# best set top box for cable tv network



## sumantra chabri (Oct 17, 2012)

what is the best set top box for viewing cable tv ?


----------



## sobeit (Nov 11, 2007)

depends on the cable company and what works with their system.


----------



## Masterchiefxx17 (Feb 27, 2010)

Your cable provider will also provide you with a cable box.


----------



## sumantra chabri (Oct 17, 2012)

*searching the best HD box for cable TV viewing in India*

can anyone suggest the best HD box for cable TV viewing among which are available in India ??
i am now using the Hathway (a Skyworth product) set top box for cable tv viewing. it is not worth to catch the HD signal . so i want to add an HD box with this set top box. can anyone help me in this search ?


----------



## Babbzzz (Jul 14, 2011)

*Re: searching the best HD box for cable TV viewing in India*

Have you considered Tata Sky?


----------



## sumantra chabri (Oct 17, 2012)

*Re: searching the best HD box for cable TV viewing in India*



Babbzzz said:


> Have you considered Tata Sky?


tata sky is too much costly compared to the existing one and channels are quite a few.
i have selected Asus O!Play Mini HD box. have u any experience with that ?


----------



## Babbzzz (Jul 14, 2011)

*Re: searching the best HD box for cable TV viewing in India*

No.
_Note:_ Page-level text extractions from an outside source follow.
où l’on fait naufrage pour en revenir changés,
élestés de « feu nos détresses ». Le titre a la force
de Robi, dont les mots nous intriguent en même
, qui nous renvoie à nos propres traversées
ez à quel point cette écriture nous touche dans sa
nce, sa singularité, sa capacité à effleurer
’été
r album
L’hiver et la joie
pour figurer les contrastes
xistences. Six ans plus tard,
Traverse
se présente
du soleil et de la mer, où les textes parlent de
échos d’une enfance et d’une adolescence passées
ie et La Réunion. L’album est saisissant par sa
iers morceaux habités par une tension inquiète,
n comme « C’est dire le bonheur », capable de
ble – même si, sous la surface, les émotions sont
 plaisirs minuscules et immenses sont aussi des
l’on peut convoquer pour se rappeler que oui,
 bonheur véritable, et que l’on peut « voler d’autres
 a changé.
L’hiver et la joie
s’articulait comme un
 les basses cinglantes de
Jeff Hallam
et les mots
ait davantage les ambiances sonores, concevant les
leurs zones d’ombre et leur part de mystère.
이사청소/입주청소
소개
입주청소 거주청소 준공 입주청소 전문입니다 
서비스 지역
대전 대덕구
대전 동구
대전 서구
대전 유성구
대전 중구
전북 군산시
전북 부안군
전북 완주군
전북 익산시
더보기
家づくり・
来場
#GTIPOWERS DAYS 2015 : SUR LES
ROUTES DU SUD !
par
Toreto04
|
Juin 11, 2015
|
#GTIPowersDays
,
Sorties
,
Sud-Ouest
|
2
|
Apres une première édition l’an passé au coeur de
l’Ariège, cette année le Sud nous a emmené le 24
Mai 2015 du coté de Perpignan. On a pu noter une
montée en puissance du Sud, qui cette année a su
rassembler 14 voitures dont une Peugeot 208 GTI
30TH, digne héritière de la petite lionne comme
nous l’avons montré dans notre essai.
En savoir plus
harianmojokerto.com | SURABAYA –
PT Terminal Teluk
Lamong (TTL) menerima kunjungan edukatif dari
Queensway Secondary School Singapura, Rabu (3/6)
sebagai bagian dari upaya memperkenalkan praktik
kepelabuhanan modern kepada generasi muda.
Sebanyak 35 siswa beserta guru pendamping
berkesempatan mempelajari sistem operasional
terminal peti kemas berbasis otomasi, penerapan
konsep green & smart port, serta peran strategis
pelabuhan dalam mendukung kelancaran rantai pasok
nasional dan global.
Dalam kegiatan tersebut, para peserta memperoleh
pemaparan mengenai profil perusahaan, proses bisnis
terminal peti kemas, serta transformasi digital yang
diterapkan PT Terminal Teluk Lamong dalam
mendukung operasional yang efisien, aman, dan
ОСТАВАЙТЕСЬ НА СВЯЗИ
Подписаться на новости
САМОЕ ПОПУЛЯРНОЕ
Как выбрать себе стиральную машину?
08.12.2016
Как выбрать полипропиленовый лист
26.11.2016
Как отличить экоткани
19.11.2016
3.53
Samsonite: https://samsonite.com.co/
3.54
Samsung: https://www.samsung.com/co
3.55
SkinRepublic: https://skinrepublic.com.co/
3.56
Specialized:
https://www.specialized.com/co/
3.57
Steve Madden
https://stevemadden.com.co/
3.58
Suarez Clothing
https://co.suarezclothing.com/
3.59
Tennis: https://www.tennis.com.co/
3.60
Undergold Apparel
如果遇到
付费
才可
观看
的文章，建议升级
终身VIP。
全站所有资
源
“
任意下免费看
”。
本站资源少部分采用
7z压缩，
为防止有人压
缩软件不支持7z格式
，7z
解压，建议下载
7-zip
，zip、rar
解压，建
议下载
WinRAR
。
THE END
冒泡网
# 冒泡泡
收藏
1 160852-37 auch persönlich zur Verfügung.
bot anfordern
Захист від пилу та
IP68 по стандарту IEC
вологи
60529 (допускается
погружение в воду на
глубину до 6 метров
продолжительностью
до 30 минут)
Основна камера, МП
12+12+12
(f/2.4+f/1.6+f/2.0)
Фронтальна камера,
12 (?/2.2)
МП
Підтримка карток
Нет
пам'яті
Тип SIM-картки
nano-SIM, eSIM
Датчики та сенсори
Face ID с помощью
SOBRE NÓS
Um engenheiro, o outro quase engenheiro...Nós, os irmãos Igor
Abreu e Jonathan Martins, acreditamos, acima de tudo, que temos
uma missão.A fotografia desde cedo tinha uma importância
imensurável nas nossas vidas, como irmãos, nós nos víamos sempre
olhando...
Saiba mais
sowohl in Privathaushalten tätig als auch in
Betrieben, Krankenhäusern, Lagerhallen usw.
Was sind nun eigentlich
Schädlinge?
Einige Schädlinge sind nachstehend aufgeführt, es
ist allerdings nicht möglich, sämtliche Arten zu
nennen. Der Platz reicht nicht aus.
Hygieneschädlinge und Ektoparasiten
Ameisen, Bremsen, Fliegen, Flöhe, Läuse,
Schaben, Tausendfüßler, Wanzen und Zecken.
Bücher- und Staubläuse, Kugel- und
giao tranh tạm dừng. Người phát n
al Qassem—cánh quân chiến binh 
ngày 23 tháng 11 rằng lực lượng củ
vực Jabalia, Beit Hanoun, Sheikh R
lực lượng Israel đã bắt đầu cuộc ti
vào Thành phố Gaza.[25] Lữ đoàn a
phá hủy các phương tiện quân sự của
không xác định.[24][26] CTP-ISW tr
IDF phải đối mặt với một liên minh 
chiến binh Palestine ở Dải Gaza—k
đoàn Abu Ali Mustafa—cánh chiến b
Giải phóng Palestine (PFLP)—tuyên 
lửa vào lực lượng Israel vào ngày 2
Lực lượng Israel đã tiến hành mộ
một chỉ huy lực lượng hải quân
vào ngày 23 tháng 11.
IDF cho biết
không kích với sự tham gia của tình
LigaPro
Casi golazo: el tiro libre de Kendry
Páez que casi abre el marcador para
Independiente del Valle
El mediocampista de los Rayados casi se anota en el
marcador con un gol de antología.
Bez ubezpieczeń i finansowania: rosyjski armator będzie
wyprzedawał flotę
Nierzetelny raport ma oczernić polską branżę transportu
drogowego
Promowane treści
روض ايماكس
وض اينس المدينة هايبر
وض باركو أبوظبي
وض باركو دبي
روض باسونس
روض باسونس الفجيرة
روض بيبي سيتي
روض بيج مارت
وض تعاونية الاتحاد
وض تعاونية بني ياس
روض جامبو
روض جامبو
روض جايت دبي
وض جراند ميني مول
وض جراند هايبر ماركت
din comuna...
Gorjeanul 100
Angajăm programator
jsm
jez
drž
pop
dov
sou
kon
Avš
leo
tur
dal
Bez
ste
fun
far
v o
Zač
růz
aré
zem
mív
I don't. Sorry.


----------



## sumantra chabri (Oct 17, 2012)

*Re: searching the best HD box for cable TV viewing in India*

No mention please. I just wanted to know is this a HD box or a simple media converter ?


----------



## joeten (Dec 4, 2008)

*Re: searching the best HD box for cable TV viewing in India*

Google is your friend Asus unveils O!Play Mini Plus HD media player | News | TechRadar


----------